Thursday, February 20, 2014

Choice Quotes on Christians

by Thomas Watson

I have read of a holy man, who being tempted by some former companions to sin, he made this answer: I am so busy in reading a little book, which contains such deep mysteries, that I have resolved to read it all the days of my life. It has but three pages. In the first leaf, which is red — I am taught to meditate on the precious blood of Christ, which was shed for my sins. In the second leaf, which is white — I meditate on the pure and glorious joys of Heaven. In the third leaf, which is black — I contemplate the hideous and dreadful torments of Hell, prepared for the wicked for all eternity." 
The saints are like letters engraved on Christ's heart, which cannot be erased out.

A child of God fears, because the "gate is narrow;" but hopes, because the gate is open.

Christians should be both diamonds and loadstones.

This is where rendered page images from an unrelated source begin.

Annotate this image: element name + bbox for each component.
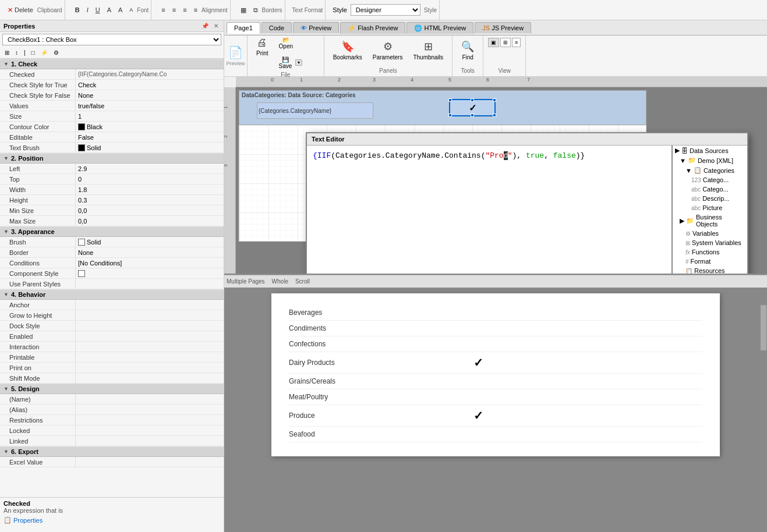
find-button[interactable]: 🔍 Find bbox=[457, 38, 478, 63]
prop-ds-value[interactable] bbox=[76, 321, 224, 331]
single-page-view-btn[interactable]: ▣ bbox=[488, 38, 499, 47]
prop-cc-value[interactable]: Black bbox=[76, 122, 224, 132]
handle-tr[interactable] bbox=[493, 98, 496, 102]
font-color-button[interactable]: A bbox=[104, 5, 114, 15]
ds-datasources[interactable]: ▶ 🗄 Data Sources bbox=[673, 146, 747, 155]
ds-business-objects[interactable]: ▶ 📁 Business Objects bbox=[673, 212, 747, 229]
style-selector[interactable]: Designer bbox=[351, 4, 420, 16]
borders-expand-button[interactable]: ⧉ bbox=[250, 5, 261, 16]
tab-code[interactable]: Code bbox=[261, 22, 292, 33]
prop-sm-value[interactable] bbox=[76, 373, 224, 383]
props-alpha-btn[interactable]: ↕ bbox=[13, 48, 20, 57]
open-button[interactable]: 📂 Open bbox=[275, 34, 297, 52]
prop-ev-value[interactable] bbox=[76, 457, 224, 467]
prop-locked-value[interactable] bbox=[76, 425, 224, 435]
multi-page-view-btn[interactable]: ⊞ bbox=[500, 38, 511, 47]
prop-csf-value[interactable]: None bbox=[76, 90, 224, 100]
props-category-btn[interactable]: ⊞ bbox=[2, 48, 12, 57]
section-design-header[interactable]: ▼ 5. Design bbox=[0, 384, 224, 394]
parameters-button[interactable]: ⚙ Parameters bbox=[369, 38, 407, 63]
prop-name-value[interactable] bbox=[76, 394, 224, 404]
ds-system-variables[interactable]: ⊞ System Variables bbox=[673, 238, 747, 247]
prop-interaction-value[interactable] bbox=[76, 342, 224, 352]
thumbnails-button[interactable]: ⊞ Thumbnails bbox=[409, 38, 447, 63]
align-justify-button[interactable]: ≡ bbox=[191, 5, 200, 15]
section-appearance-header[interactable]: ▼ 3. Appearance bbox=[0, 226, 224, 237]
prop-cond-value[interactable]: [No Conditions] bbox=[76, 258, 224, 268]
section-export-header[interactable]: ▼ 6. Export bbox=[0, 446, 224, 457]
prop-maxsize-value[interactable]: 0,0 bbox=[76, 216, 224, 226]
panel-pin-button[interactable]: 📌 bbox=[200, 22, 210, 30]
ds-catego1[interactable]: 123 Catego... bbox=[673, 175, 747, 185]
prop-anchor-value[interactable] bbox=[76, 300, 224, 310]
prop-compstyle-value[interactable] bbox=[76, 268, 224, 278]
section-position-header[interactable]: ▼ 2. Position bbox=[0, 153, 224, 164]
align-left-button[interactable]: ≡ bbox=[158, 5, 168, 15]
ds-resources[interactable]: 📋 Resources bbox=[673, 266, 747, 275]
tab-html-preview[interactable]: 🌐 HTML Preview bbox=[407, 22, 473, 34]
italic-button[interactable]: I bbox=[84, 5, 91, 15]
prop-left-value[interactable]: 2.9 bbox=[76, 164, 224, 173]
bold-button[interactable]: B bbox=[72, 5, 83, 15]
handle-tl[interactable] bbox=[448, 98, 452, 102]
font-size-up-button[interactable]: A bbox=[115, 5, 125, 15]
props-lightning-btn[interactable]: ⚡ bbox=[38, 48, 50, 57]
underline-button[interactable]: U bbox=[93, 5, 103, 15]
prop-height-value[interactable]: 0.3 bbox=[76, 195, 224, 205]
handle-tc[interactable] bbox=[471, 98, 474, 102]
text-editor-body[interactable]: {IIF(Categories.CategoryName.Contains("P… bbox=[307, 146, 671, 275]
component-selector[interactable]: CheckBox1 : Check Box bbox=[2, 34, 221, 45]
prop-top-value[interactable]: 0 bbox=[76, 174, 224, 184]
font-size-down-button[interactable]: A bbox=[126, 5, 136, 15]
save-dropdown-button[interactable]: ▾ bbox=[295, 59, 302, 66]
save-button[interactable]: 💾 Save bbox=[275, 54, 296, 72]
prop-printable-value[interactable] bbox=[76, 352, 224, 362]
handle-bc[interactable] bbox=[471, 114, 474, 117]
handle-bl[interactable] bbox=[448, 114, 452, 117]
tab-page1[interactable]: Page1 bbox=[227, 22, 260, 34]
delete-button[interactable]: ✕ Delete bbox=[5, 5, 36, 16]
section-check-header[interactable]: ▼ 1. Check bbox=[0, 59, 224, 69]
prop-ups-value[interactable] bbox=[76, 279, 224, 289]
props-square-btn[interactable]: □ bbox=[29, 48, 37, 57]
category-name-field[interactable]: {Categories.CategoryName} bbox=[257, 102, 373, 119]
prop-linked-value[interactable] bbox=[76, 436, 224, 446]
props-gear-btn[interactable]: ⚙ bbox=[51, 48, 61, 57]
print-button[interactable]: 🖨 Print bbox=[252, 34, 273, 59]
prop-restrictions-value[interactable] bbox=[76, 415, 224, 425]
prop-tb-value[interactable]: Solid bbox=[76, 143, 224, 152]
tab-js-preview[interactable]: JS JS Preview bbox=[475, 22, 531, 33]
ds-catego2[interactable]: abc Catego... bbox=[673, 185, 747, 194]
ds-functions[interactable]: fx Functions bbox=[673, 247, 747, 257]
prop-alias-value[interactable] bbox=[76, 405, 224, 414]
prop-values-value[interactable]: true/false bbox=[76, 101, 224, 111]
prop-minsize-value[interactable]: 0,0 bbox=[76, 205, 224, 215]
prop-brush-value[interactable]: Solid bbox=[76, 237, 224, 247]
prop-size-value[interactable]: 1 bbox=[76, 111, 224, 121]
handle-br[interactable] bbox=[493, 114, 496, 117]
tab-flash-preview[interactable]: ⚡ Flash Preview bbox=[340, 22, 405, 34]
prop-cst-value[interactable]: Check bbox=[76, 80, 224, 90]
tab-preview[interactable]: 👁 Preview bbox=[293, 22, 339, 33]
ds-picture[interactable]: abc Picture bbox=[673, 203, 747, 212]
checkbox-element[interactable]: ✓ bbox=[449, 99, 496, 116]
continuous-view-btn[interactable]: ≡ bbox=[512, 38, 521, 47]
ds-categories[interactable]: ▼ 📋 Categories bbox=[673, 165, 747, 175]
prop-edit-value[interactable]: False bbox=[76, 132, 224, 142]
prop-width-value[interactable]: 1.8 bbox=[76, 185, 224, 194]
preview-scroll[interactable]: Beverages Condiments Confections Da bbox=[224, 288, 767, 532]
align-right-button[interactable]: ≡ bbox=[180, 5, 189, 15]
scroll-thumb[interactable] bbox=[760, 304, 767, 351]
bookmarks-button[interactable]: 🔖 Bookmarks bbox=[329, 38, 366, 63]
prop-gh-value[interactable] bbox=[76, 310, 224, 320]
section-behavior-header[interactable]: ▼ 4. Behavior bbox=[0, 289, 224, 300]
panel-close-button[interactable]: ✕ bbox=[212, 22, 220, 30]
ds-format[interactable]: # Format bbox=[673, 257, 747, 266]
ds-demo-xml[interactable]: ▼ 📁 Demo [XML] bbox=[673, 155, 747, 165]
prop-checked-value[interactable]: {IIF(Categories.CategoryName.Co bbox=[76, 69, 224, 79]
ds-variables[interactable]: ⚙ Variables bbox=[673, 229, 747, 238]
prop-enabled-value[interactable] bbox=[76, 331, 224, 341]
properties-link-button[interactable]: 📋 Properties bbox=[3, 516, 43, 524]
ds-descrip[interactable]: abc Descrip... bbox=[673, 194, 747, 203]
prop-po-value[interactable] bbox=[76, 363, 224, 373]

Diamonds, for the luster of their graces.

Loadstones, by attracting others to Christ.

A true Christian is a dwarf in humility — but a giant in strength to fulfill duty, to bear trial, and to endure temptation.

A Christian is as much afraid of a painted holiness — as he is of going to a painted Heaven.

The song of the Psalmist, when he longed for deliverance from the sorrows of life, was, "Oh that I had wings like a dove! I would flee away." The bird longs to be out of the cage, although it is adorned with pearl and ornamented with gold.

The world, to a godly man, is but a beautiful prison. Nor can he love his fetters, which detain him there, although they are made of gold. He sends his heart to Heaven, before his body is set free, "Setting your affections on things above."

The trees of righteousness, when they grow together, nourish each other in godliness; the communion of saints promotes fruitfulness. By Christian fellowship, knowledge is increased, faith is strengthened, and evidences are cleared. But when the trees which are planted in the garden of the Lord stand at a distance from each other, there is neither communion nor fruitfulness.

The godly in this life are like scattered pearls — they lie distant from each other, and are dispersed into several regions. But there is a day coming, when God will gather his saints "unto him" as one places his pearls on a string. "In the day that he makes up his jewels!"

A believer triumphs more in the imputed righteousness of Christ, than if he had Adam's righteousness in innocency, nay, than if he had the angels' righteousness, for now he has the righteousness of God! "That we might be made the righteousness of God in him."